University of Dundee’s researchers has made an important discovery that helps in explaining why South Asian type 2 diabetes patients are diagnosed at a younger age than Europeans and subsequently experience poorer outcomes. Diabetes is a complex multifactorial disease with important differences across populations but the majority of knowledge surrounding diabetes has been accumulated from studying white populations with Western European ancestry.
South Asian Indians experience diabetes at a younger age than Europeans, which is associated with earlier mortality. Their risk for microvascular complications, such as retinopathy and neuropathy, is also higher.
The researchers, led by Professor Colin Palmer from Dundee’s School of Medicine and Dr. Mohan’s Diabetes Specialities Centres, the largest clinical network of diabetes care in India, have shown a genetic basis for the significant differences in age at diagnosis of type 2 diabetes for the first time. They identified two genetic variants associated with the age of diagnosis that are much more common in South Indian populations than in patients of European ancestry. Understanding these ethnicity-specific genetic factors is hoped to enable better clinical management.
Dr Sundararajan Srinivasan, from the School of Medicine, said, “Our findings highlight the ethnic differences in the genetic architecture underpinning type 2 diabetes. We hope that further study of the genetic variants identified in this study will one day lead to improved treatments and outcomes for patients of South Indian descent. There is a relative paucity of population genetic studies in non-European individuals and therefore studies that include diverse ancestral groups are needed to understand the genetic architecture underpinning type 2 diabetes.

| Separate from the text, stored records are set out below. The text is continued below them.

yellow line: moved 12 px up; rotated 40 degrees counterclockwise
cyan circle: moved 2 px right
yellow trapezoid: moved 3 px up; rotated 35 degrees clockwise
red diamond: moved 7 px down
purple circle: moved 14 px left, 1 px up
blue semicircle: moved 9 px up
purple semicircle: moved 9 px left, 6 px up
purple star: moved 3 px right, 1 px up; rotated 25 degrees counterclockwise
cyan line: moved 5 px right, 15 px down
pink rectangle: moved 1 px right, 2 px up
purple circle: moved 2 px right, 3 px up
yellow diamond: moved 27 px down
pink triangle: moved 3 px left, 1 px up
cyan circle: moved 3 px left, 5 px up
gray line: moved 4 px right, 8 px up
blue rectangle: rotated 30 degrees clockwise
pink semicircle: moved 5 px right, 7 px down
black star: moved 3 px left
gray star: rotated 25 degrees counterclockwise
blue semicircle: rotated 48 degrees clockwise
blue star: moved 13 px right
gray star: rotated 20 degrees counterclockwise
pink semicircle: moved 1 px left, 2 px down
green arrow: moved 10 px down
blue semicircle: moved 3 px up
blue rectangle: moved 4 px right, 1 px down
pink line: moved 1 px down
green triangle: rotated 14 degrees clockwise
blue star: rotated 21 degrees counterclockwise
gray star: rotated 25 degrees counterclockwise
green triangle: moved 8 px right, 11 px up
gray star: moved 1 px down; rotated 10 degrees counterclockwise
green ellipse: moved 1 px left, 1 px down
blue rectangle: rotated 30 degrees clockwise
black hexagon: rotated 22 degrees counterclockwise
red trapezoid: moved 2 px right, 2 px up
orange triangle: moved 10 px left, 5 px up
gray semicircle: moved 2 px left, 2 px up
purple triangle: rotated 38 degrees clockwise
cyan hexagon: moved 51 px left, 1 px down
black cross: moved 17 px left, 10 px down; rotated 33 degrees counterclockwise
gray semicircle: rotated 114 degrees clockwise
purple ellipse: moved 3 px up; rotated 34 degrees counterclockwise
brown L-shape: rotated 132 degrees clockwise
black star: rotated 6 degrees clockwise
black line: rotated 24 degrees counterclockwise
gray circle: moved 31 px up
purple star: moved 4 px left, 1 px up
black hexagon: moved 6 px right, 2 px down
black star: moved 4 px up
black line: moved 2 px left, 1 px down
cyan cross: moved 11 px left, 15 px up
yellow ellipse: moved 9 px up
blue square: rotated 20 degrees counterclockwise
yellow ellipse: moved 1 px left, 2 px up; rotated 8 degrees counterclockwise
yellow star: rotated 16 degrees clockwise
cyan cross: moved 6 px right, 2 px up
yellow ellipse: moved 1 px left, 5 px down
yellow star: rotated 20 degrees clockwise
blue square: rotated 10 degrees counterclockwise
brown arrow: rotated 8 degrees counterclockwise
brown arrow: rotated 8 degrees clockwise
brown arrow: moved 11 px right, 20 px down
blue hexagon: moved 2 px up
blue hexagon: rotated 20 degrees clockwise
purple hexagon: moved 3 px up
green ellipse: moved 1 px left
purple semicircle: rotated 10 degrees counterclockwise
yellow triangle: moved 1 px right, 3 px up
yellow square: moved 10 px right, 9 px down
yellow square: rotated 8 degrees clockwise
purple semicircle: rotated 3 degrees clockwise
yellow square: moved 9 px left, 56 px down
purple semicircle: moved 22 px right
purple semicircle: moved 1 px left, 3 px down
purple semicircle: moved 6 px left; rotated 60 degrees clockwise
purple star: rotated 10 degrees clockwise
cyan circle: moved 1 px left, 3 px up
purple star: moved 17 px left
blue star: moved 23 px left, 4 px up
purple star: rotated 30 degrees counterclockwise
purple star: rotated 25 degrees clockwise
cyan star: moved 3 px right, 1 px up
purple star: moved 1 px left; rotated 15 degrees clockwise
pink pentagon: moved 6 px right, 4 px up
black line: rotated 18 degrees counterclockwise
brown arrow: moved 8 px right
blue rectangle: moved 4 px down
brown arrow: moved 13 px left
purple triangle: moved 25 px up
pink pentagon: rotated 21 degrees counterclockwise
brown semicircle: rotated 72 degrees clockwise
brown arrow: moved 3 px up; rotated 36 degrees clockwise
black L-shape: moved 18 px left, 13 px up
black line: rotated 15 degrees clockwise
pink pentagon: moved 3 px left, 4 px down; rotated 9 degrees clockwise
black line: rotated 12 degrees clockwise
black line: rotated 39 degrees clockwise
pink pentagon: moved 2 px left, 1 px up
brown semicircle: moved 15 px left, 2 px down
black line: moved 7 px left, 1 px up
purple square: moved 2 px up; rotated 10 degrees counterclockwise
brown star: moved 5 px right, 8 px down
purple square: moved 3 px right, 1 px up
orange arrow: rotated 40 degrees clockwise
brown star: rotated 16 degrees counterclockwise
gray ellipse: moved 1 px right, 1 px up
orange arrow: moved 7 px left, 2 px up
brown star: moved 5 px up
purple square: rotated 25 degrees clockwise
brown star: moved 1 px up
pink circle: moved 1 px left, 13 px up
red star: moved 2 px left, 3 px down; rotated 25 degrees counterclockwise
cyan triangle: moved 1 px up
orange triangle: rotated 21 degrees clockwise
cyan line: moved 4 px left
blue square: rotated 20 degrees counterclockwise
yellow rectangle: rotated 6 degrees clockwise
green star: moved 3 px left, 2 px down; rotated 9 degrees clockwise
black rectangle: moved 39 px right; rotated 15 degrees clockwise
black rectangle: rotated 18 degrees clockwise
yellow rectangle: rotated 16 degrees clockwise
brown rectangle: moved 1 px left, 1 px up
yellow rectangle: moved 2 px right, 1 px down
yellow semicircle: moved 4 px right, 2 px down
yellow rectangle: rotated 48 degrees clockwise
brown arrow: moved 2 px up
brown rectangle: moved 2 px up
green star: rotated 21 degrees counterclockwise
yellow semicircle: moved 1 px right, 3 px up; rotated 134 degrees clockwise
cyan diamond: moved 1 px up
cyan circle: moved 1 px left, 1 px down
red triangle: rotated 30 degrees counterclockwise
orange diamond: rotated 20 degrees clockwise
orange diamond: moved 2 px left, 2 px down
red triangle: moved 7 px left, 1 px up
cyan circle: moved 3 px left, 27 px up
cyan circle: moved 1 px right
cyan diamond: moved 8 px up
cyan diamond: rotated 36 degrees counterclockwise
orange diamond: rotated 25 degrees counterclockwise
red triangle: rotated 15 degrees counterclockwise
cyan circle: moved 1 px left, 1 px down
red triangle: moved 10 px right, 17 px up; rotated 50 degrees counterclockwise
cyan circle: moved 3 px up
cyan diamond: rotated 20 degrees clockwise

He further adds, “We tested the hypothesis that there are differences in the genetic heritability of age at diagnosis of type 2 diabetes in the South Indian and European populations. Additionally, we examined whether the genome-wide polygenic risk scores of age at diagnosis of type 2 diabetes can be transferrable between different ancestries or not. The findings highlight both the disparity in heritability estimates of age at diagnosis and explain the polygenic variation in South Indians. The genome-wide polygenic risk score derived from this cohort can be useful for further population-specific studies in South Asians.”
The same research is published in the journal Diabetes Care and was carried out as part of the INSPIRED research project, which is funded by the National Institute for Health and Care Research. INSPIRED is a £7 million Dundee-led project that seeks to improve diabetes outcomes in India by working to better understand who gets diabetes, how it progresses, why some people respond better than others to treatments, and why some patients develop complications. The project sees Dundee’s world-leading expertise in the use of medical records to deliver improved care in diabetes ‘twinned’ with the large patient data set (covering over 450,000 Indian diabetic patients) collected by Dr Mohan’s Diabetes Specialities Centres.